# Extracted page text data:
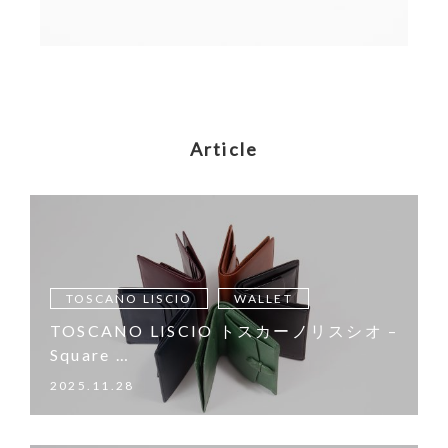
Article
TOSCANO LISCIO
WALLET
TOSCANO LISCIO トスカーノリスシオ –
Square …
2025.11.28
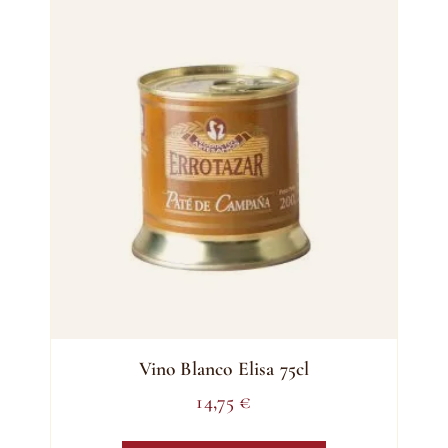
Vino Blanco Elisa 75cl
14,75
€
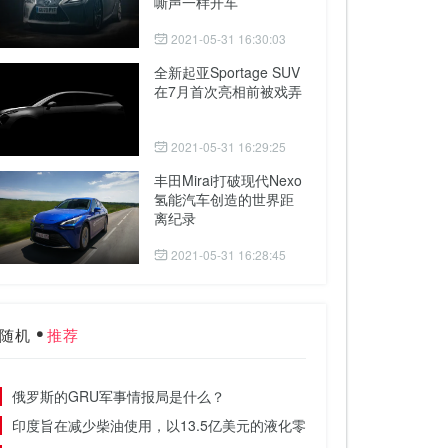
嘶声一样开车
2021-05-31 16:30:03
全新起亚Sportage SUV
在7月首次亮相前被戏弄
2021-05-31 16:29:25
丰田Mirai打破现代Nexo
氢能汽车创造的世界距
离纪录
2021-05-31 16:28:45
随机
推荐
俄罗斯的GRU军事情报局是什么？
印度旨在减少柴油使用，以13.5亿美元的液化零售零售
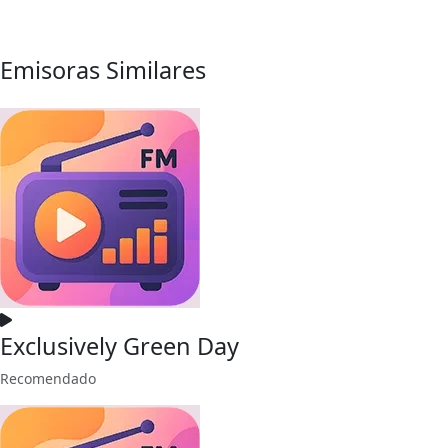
Emisoras Similares
Exclusively Green Day
Recomendado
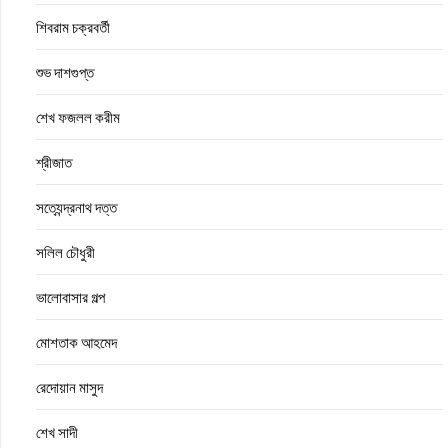
শিবরাম চক্রবর্তী
শুভ দাশগুপ্ত
শেখ ফজলল করীম
শ্রীজাত
সত্যেন্দ্রনাথ দত্ত
সলিল চৌধুরী
ভালোবাসার গল্প
মোশতাক আহমেদ
রেদোয়ান মাসুদ
শেখ সাদী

# WHAT THIS TASK INVOLVES:
What this exercise asks for is every line of the data above with the word "TOSCANO".

# SOLVED PROBLEM:
TOSCANO LISCIO
TOSCANO LISCIO トスカーノリスシオ –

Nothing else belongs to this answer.